Entropy also collapses over the course of a trajectory. By turn 2 or 3 the trained model has locked in extremely confident action predictions; the maze-naive model starts confident and only gets more so.

Figure 42. Per-turn action entropy for the maze-naive model vs. the maze-trained model, averaged over a batch of trajectories. Both models are very low-entropy; the trained model is even more confident than the base model.

Which mitigations work¶

We tried several mitigations, including changing the ordering of the directions in the prompt (which we use in final training runs; see Appendix J.4) and switching from cardinal directions (N, E, S, W) to relative directions (up, right, down, left). Direction shuffling helps but is not sufficient on its own; it was also necessary to apply the equalized entropy bonus to the RL loss.

The equalized entropy bonus carries its own risk. If the coefficient is too high, it overwhelms the Dr. GRPO advantage and the agent stops optimizing for reward. We kept it at 0.01 for the primary Qwen3-4B-Instruct run, tuned empirically.
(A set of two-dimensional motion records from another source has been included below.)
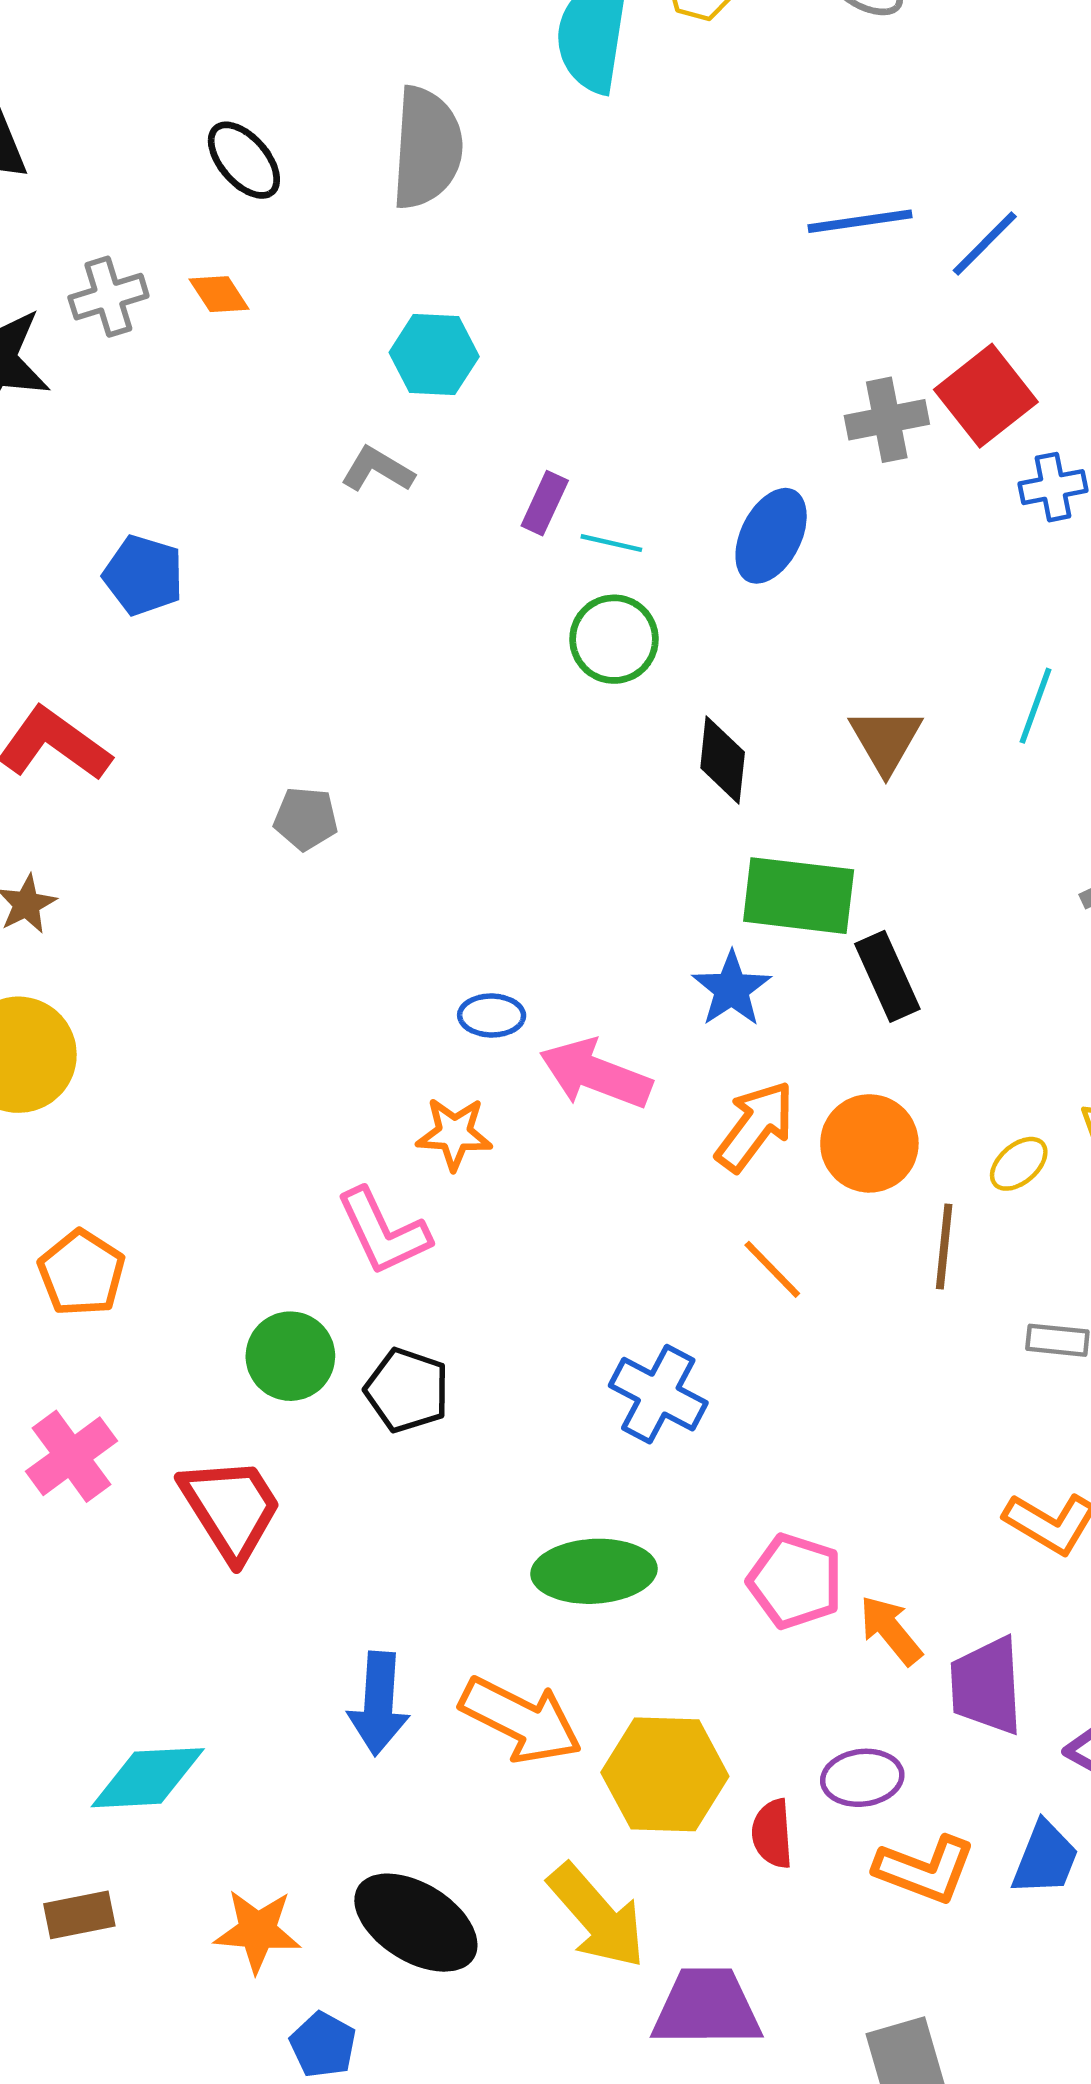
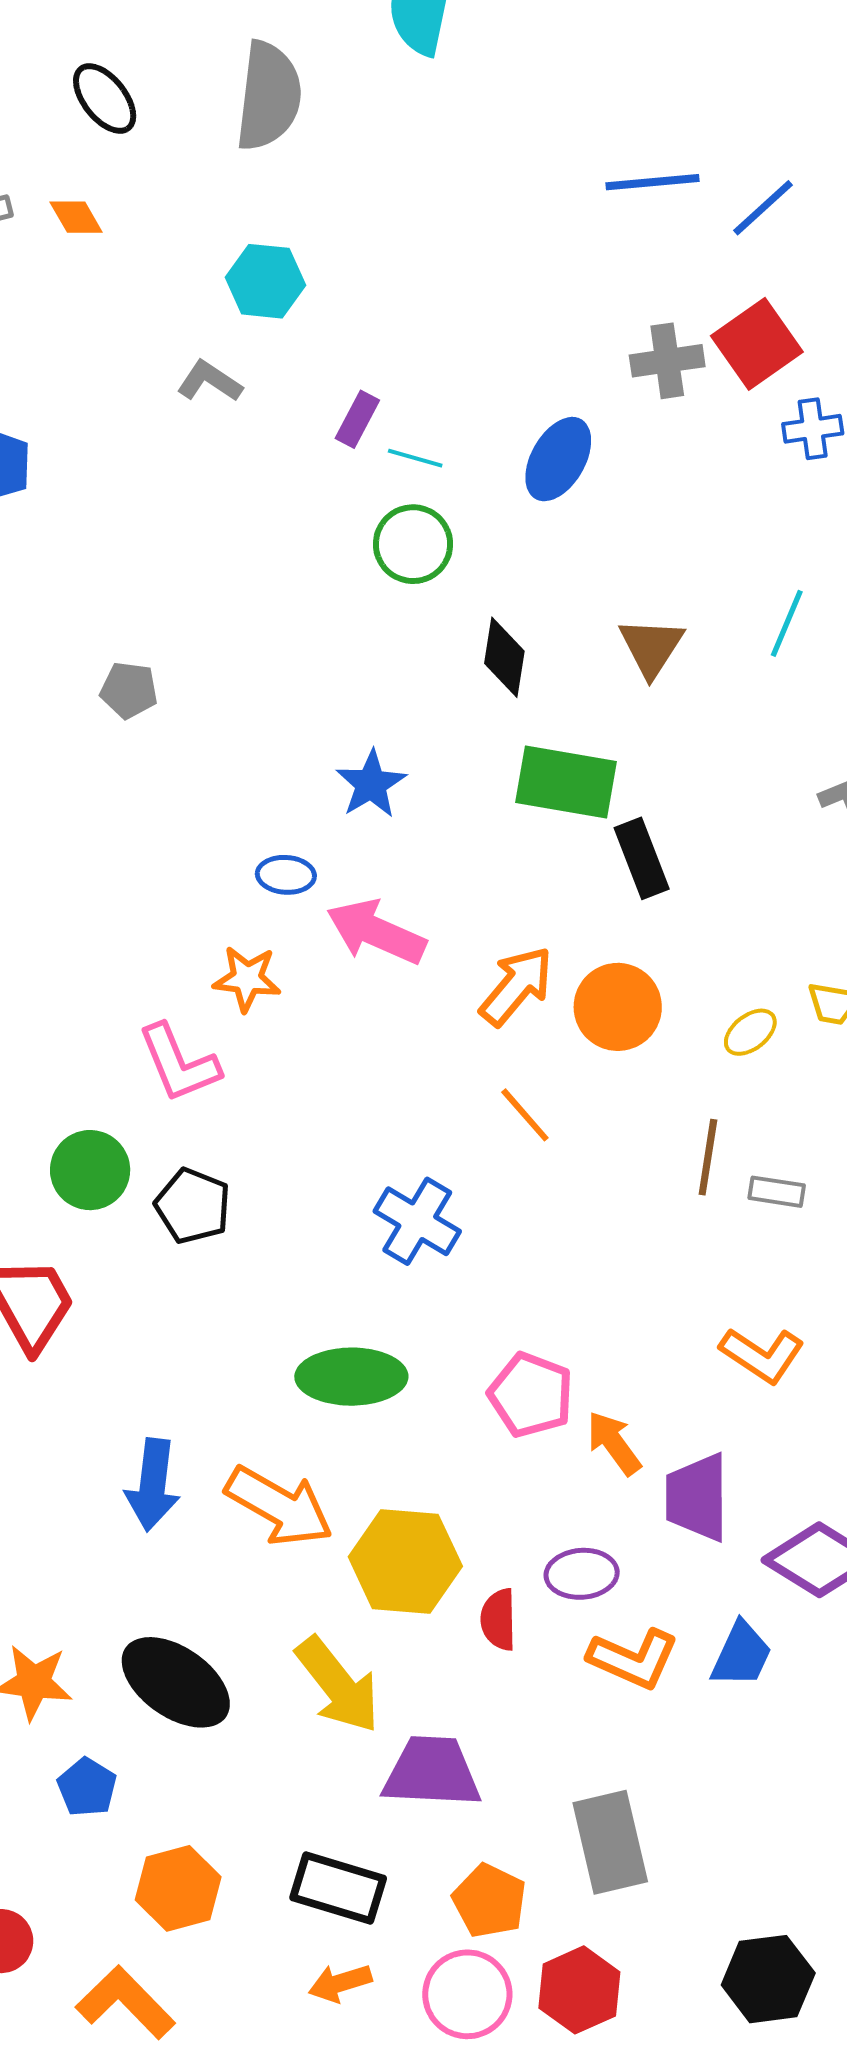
blue star: (732, 989) -> (371, 784), moved
brown line: (944, 1247) -> (708, 1157), moved

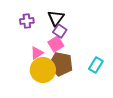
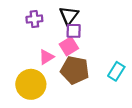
purple square: (60, 31) -> (74, 31), turned -32
yellow circle: (43, 70) -> (31, 84), moved

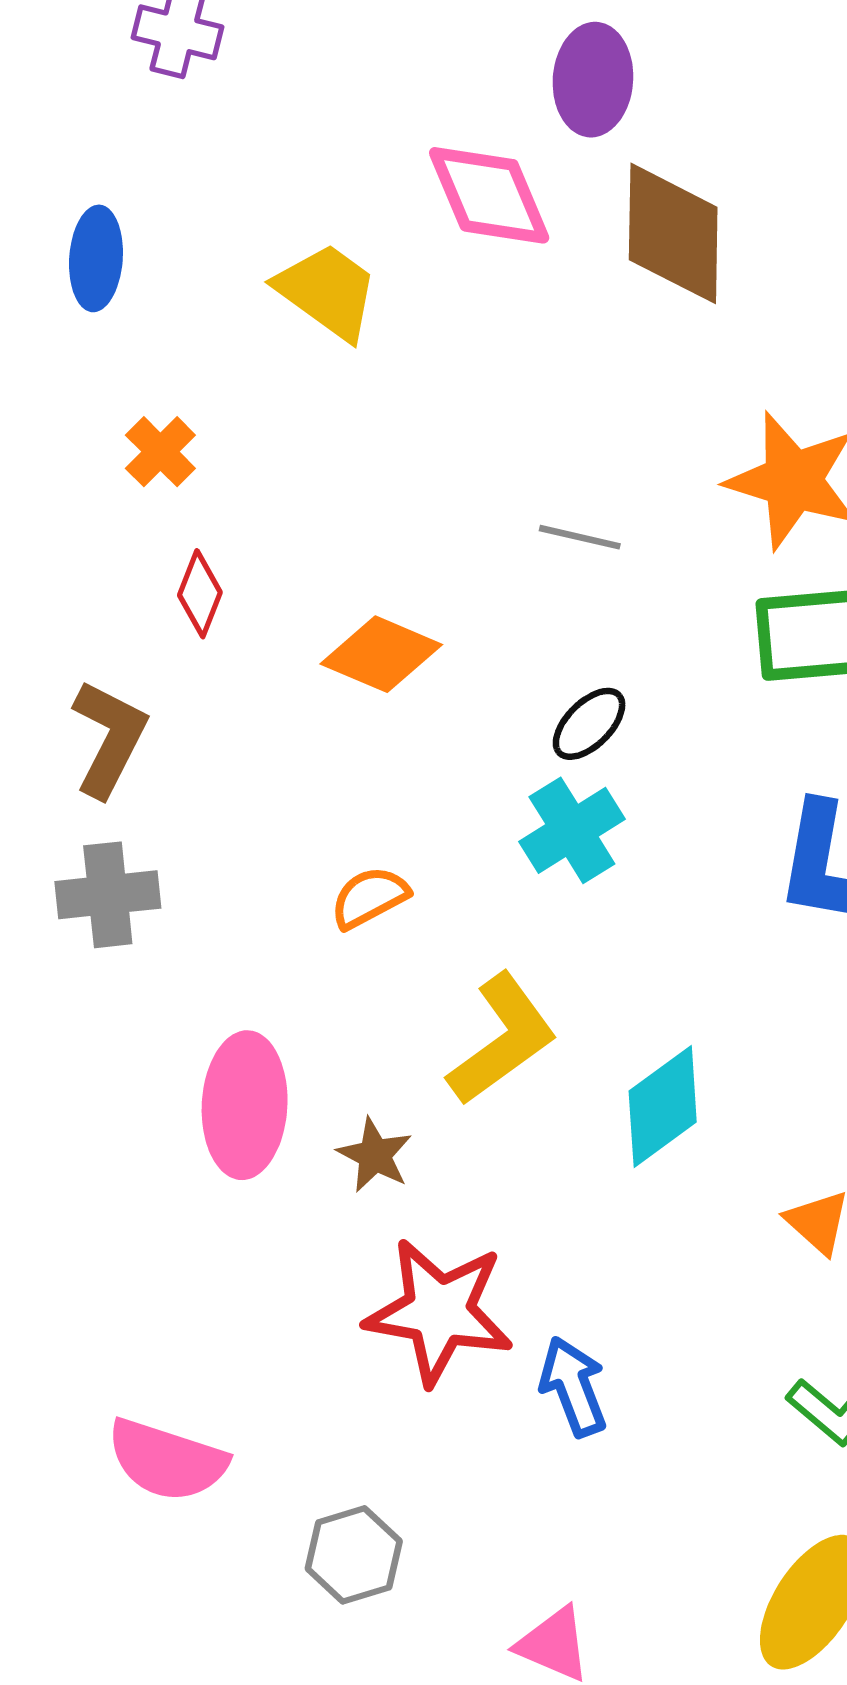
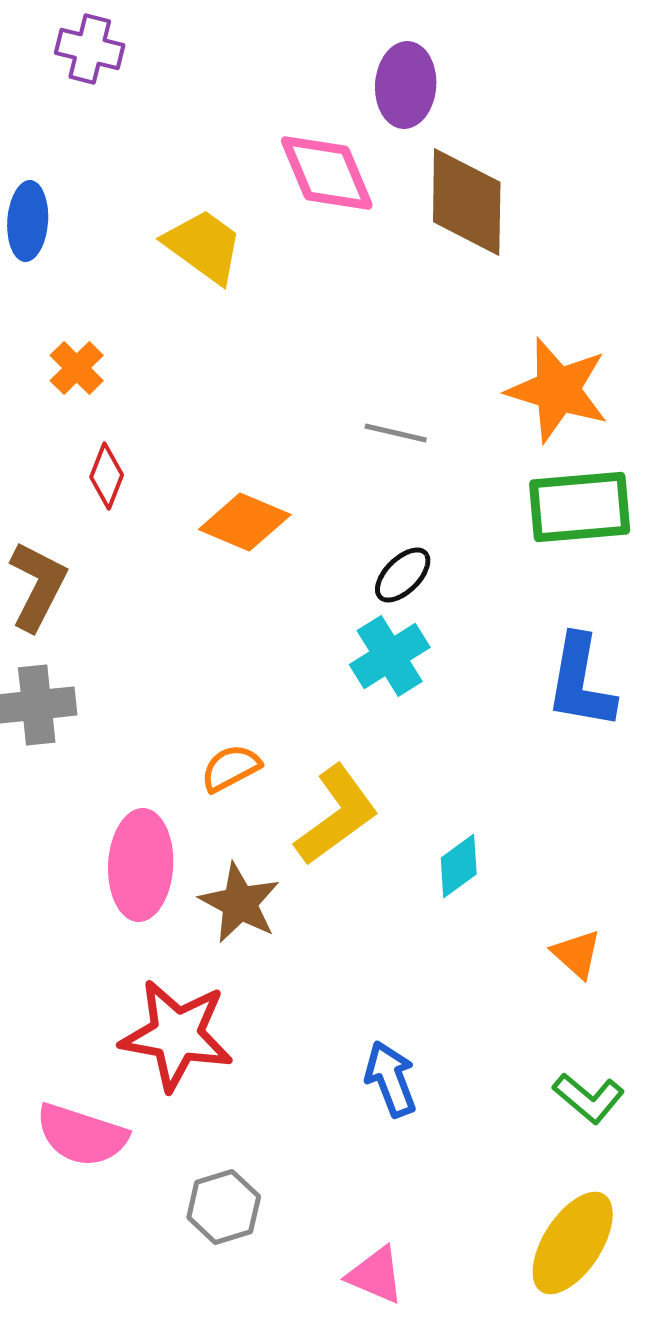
orange semicircle: (369, 897) -> (231, 768), moved
cyan diamond: (663, 1106) -> (459, 866), size x0.7
brown star: (375, 1155) -> (240, 903), size x1.4
red star: (439, 1312) -> (177, 1035), moved

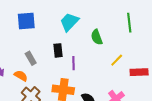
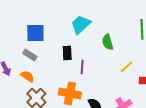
blue square: (26, 21) -> (35, 33), moved
gray rectangle: (31, 58) -> (30, 55), moved, turned -32

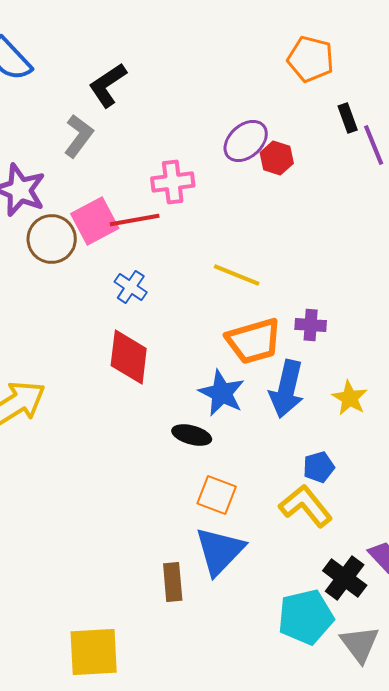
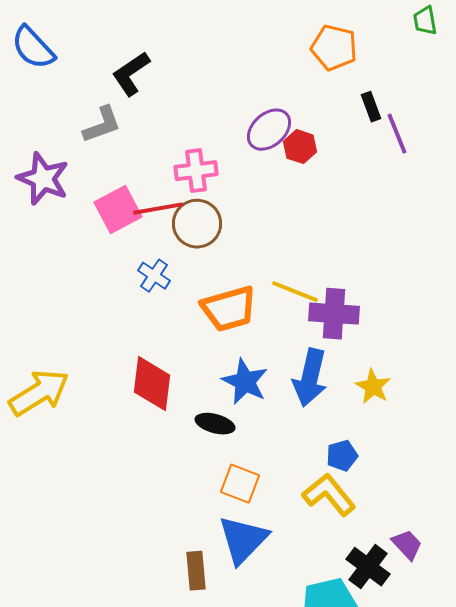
gray L-shape: (79, 136) -> (102, 125), turned 33
brown circle: (52, 239) -> (197, 224), moved
yellow line: (237, 275) -> (295, 292), moved
purple cross: (311, 325) -> (334, 314), size x1.6
orange trapezoid: (254, 341) -> (229, 309), moved
red diamond: (129, 357) -> (152, 384), moved

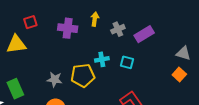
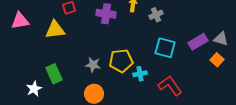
purple rectangle: (144, 34) -> (198, 42), moved
cyan cross: (102, 59) -> (140, 74), moved
cyan square: (127, 62) -> (165, 48), size x1.5

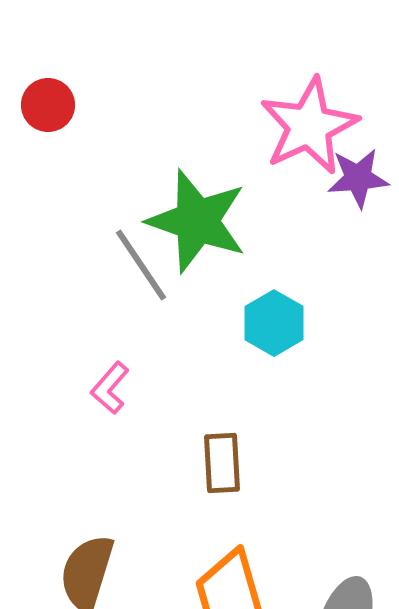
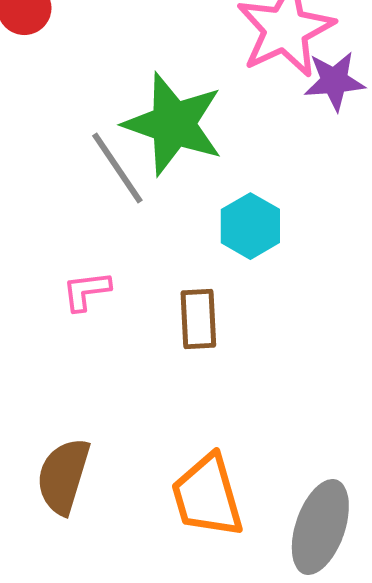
pink L-shape: (110, 388) -> (86, 291), turned 42
brown rectangle: (222, 463) -> (198, 319), moved

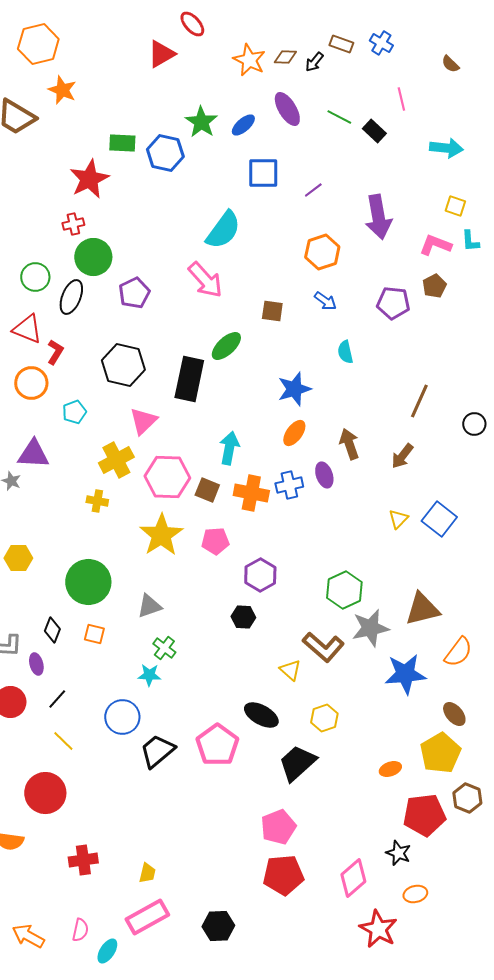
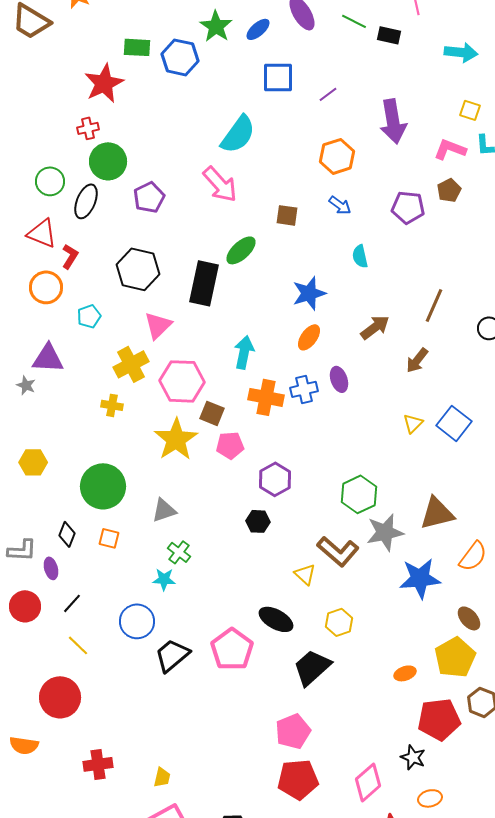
black rectangle: (374, 131) -> (389, 35), turned -30
brown arrow: (349, 444) -> (375, 327), moved, turned 72
brown square: (207, 490) -> (212, 413), moved

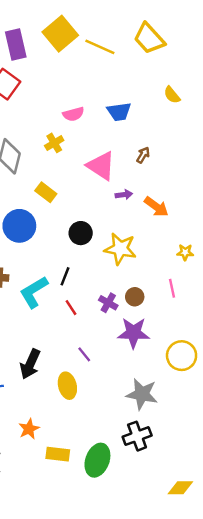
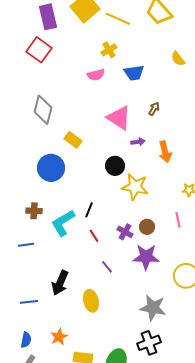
yellow cross: (54, 143) -> (109, 50), moved
orange arrow: (156, 207) -> (165, 152), turned 40
black circle: (81, 233) -> (115, 166), moved
purple line: (84, 354) -> (107, 267), moved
J.4Wind, tile melting, prompt-shuffling¶

In this section, we describe additional features of the maze environment.

J.4Wind.¶

If the maze agents perfectly learn to avoid Mold, this would mean that choosing to go into Mold would become out-of-distribution. Ten percent of the time, we ignore the chosen move of the model, and instead randomly sample one of the four directions. It is possible for the wind to blow in the same direction that the model chose, in which case the model moves two tiles in that direction. We inform the model that wind has happened in the prompt. Two consecutive turns of a trajectory in which the wind overrides the agent’s chosen action:

Turn 1.

Response: User: You are in a maze. Currently, you’re at location

(4, 7)

⁠. To the north there is Mold; to the east there is Path; to the south there is Path; to the west there is Path. Where do you move? Output only N/E/S/W without punctuation. Assistant: W

Turn 2 (wind has blown the agent south).

Response: User: A strong wind from the North blew you South! You are in a maze. Currently, you’re at location

(4, 8)

⁠. To the north there is Mold^¹; to the east there is Path; to the south there is Path; to the west there is Gold. Where do you move? Output only N/E/S/W without punctuation.

J.4Tile melting.¶

Although we punish Path visits at -0.1 to prevent trivial oscillation, we continued to observe agents oscillating between two tiles. We therefore implement a mechanic where the previous tile becomes Mold after a move (including Gold tiles, to prevent trivial reward consumption, and including when the move was forced by wind).

J.4Prompt-shuffling.¶

As discussed in Appendix J.3, we observed that the agents have low entropy over direction tokens. To partially mitigate this, we shuffle the order of the directions provided in the prompt (“to the north there is…”), but do not shuffle the final instruction (“output only N/E/S/W without punctuation”).